§ **EXTRACTED DATA**
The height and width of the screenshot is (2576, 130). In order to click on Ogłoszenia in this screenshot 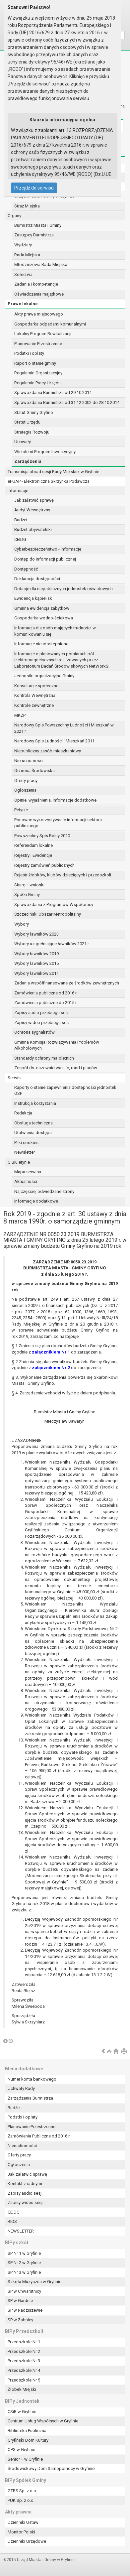, I will do `click(25, 790)`.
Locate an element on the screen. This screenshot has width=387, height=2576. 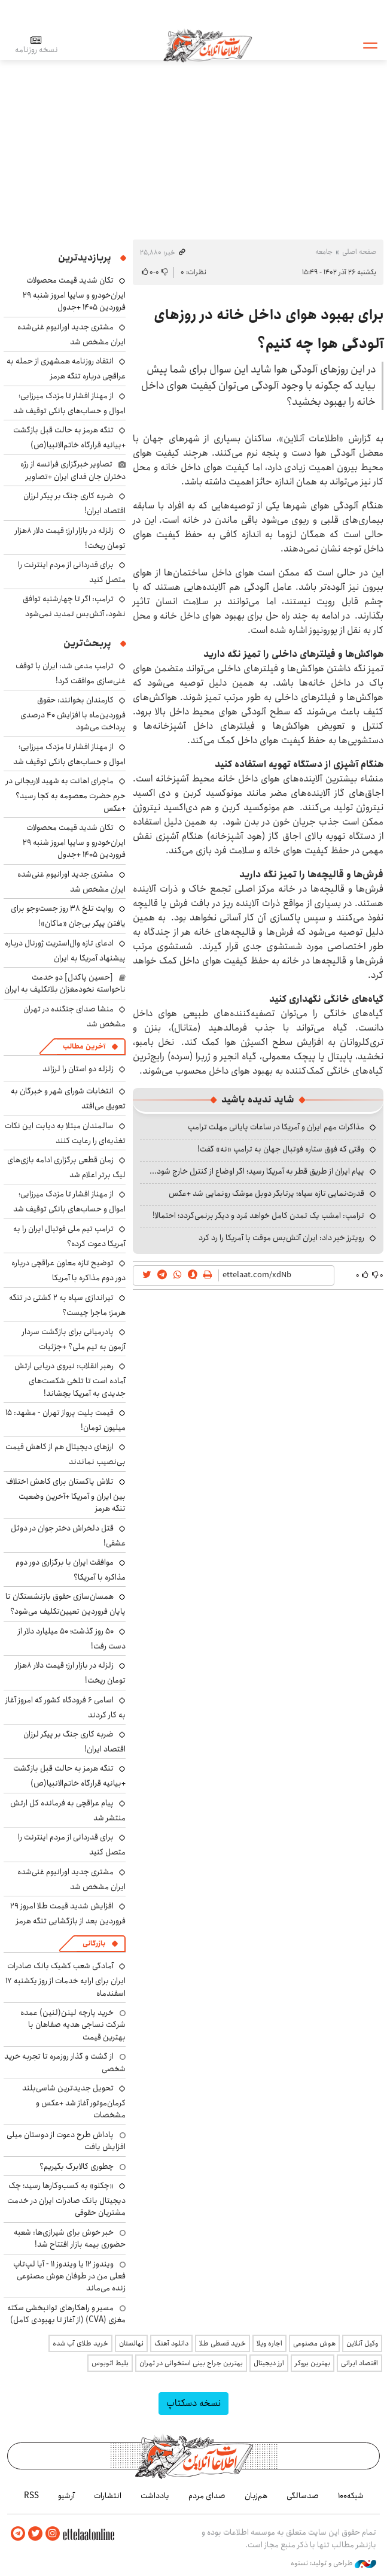
خبر خوش برای شیرازی‌ها: شعبه حضوری بیمه‌ بازار افتتاح شد! is located at coordinates (70, 2238).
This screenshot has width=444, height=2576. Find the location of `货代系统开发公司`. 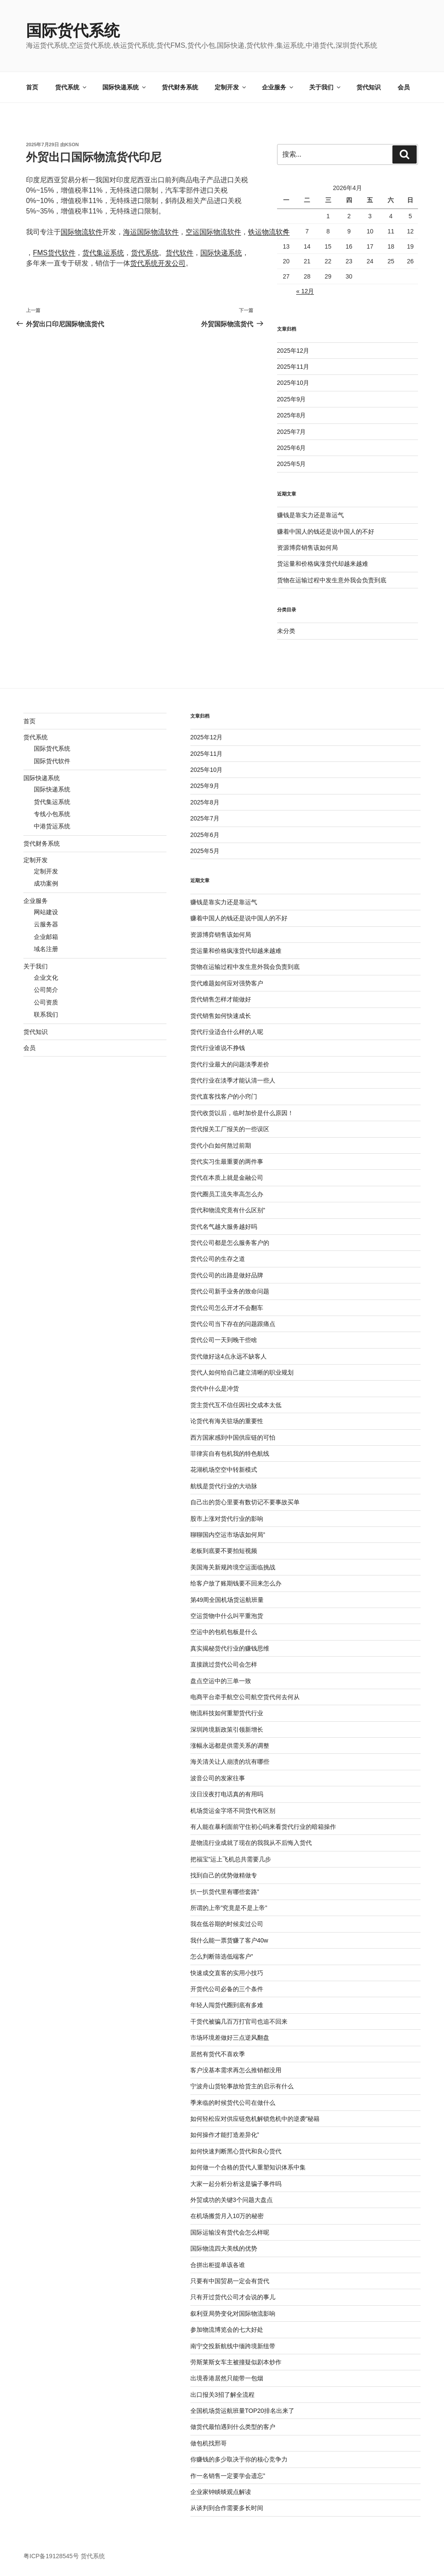

货代系统开发公司 is located at coordinates (158, 263).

§ **YOUR ASSIGNMENT**
Reproduce the final stretch of lines exactly: the line containing "This screenshot has width=444, height=2576." through the last line of the data, both included. Pictures do not belong in the copy.

§ **EXPECTED ANSWER**
This screenshot has width=444, height=2576. Find the location of `货代系统开发公司`. 

货代系统开发公司 is located at coordinates (158, 263).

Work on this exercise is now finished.